PriceWaterhouseCooper’s Health Research Institute publishes an annual report on the medical trend employment-based health plans are expecting in the next calendar year.   (PWC Report)  For 2017, the medical trend is expected to run 6.5% over 2016’s costs, before changes to benefit designs, and 5.5% after such changes.  In case you were wondering, the changes largely involve cost-shifting to employees, so their trend likely is 6.5%.  The federal government has tracked private health insurance trend for 56 years and during that time their have been fairly clear cycles in spending growth.  Since around 1990, those cycles have had lower peaks, but overall inflation and GDP growth have also been more muted.  PWC’s decomposition of spending trends into utilization and price ones, reveals that all the spending growth in the last nine years has been due to price increases–utilization has been flat over the period.  Over the last ten years, the share of total spending from the physician category has declined slightly while that from hospital outpatient and drugs has climbed.

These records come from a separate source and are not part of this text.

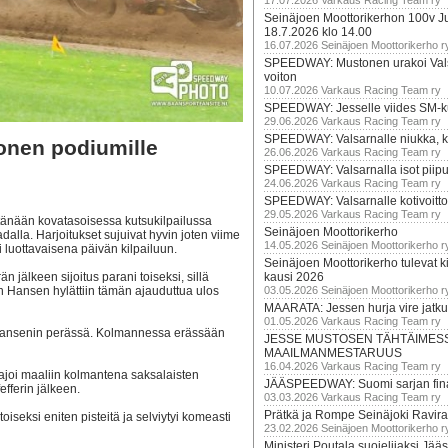
17.07.2026 Varkaus Racing Team ry
Seinäjoen Moottorikerhon 100v Ju
18.7.2026 klo 14.00
16.07.2026 Seinäjoen Moottorikerho r
SPEEDWAY: Mustonen urakoi Vals
voiton
10.07.2026 Varkaus Racing Team ry
SPEEDWAY: Jesselle viides SM-k
29.06.2026 Varkaus Racing Team ry
SPEEDWAY: Valsarnalle niukka, ki
nen podiumille
26.06.2026 Varkaus Racing Team ry
SPEEDWAY: Valsarnalla isot piip
24.06.2026 Varkaus Racing Team ry
SPEEDWAY: Valsarnalle kotivoitto
29.05.2026 Varkaus Racing Team ry
änään kovatasoisessa kutsukilpailussa
Seinäjoen Moottorikerho
lla. Harjoitukset sujuivat hyvin joten viime
14.05.2026 Seinäjoen Moottorikerho r
i luottavaisena päivän kilpailuun.
Seinäjoen Moottorikerho tulevat ki
 jälkeen sijoitus parani toiseksi, sillä
kausi 2026
th Hansen hylättiin tämän ajauduttua ulos
03.05.2026 Seinäjoen Moottorikerho r
MAARATA: Jessen hurja vire jatk
01.05.2026 Varkaus Racing Team ry
a Hansenin perässä. Kolmannessa erässään
JESSE MUSTOSEN TÄHTÄIMES
MAAILMANMESTARUUS
16.04.2026 Varkaus Racing Team ry
ajoi maaliin kolmantena saksalaisten
JÄÄSPEEDWAY: Suomi sarjan fina
efferin jälkeen.
03.03.2026 Varkaus Racing Team ry
Prätkä ja Rompe Seinäjoki Ravira
toiseksi eniten pisteitä ja selviytyi komeasti
23.02.2026 Seinäjoen Moottorikerho r
Ministeri Poutala suojelijaksi J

Usage of convenience sites has risen, including retail clinics and urgent care centers.  PWC somehow turns this into a cost driver, even though these sites of care are often cheaper than other sites and overall utilization is flat.  Use of convenience care may mean patients who would otherwise skip appropriate care, get it, which could save money in the long run.  PWC also believes that increased access to and use of behavioral health care is driving spending upward.  But better mental health also tends to mean better physical health, so that also could be a long-run positive.  Factors that may be decreasing trend, according to PWC, include use of “high-performance” networks.  According to PWC, over 40% of employers are considering the use of these networks.  A second governor on cost rises is more aggressive actions by PBMs to control drug spending, primarily by various utilization controls.  As with all other recent evidence, this report suggests that in fact health spending is going to eat up more and more of consumers and employers budgets.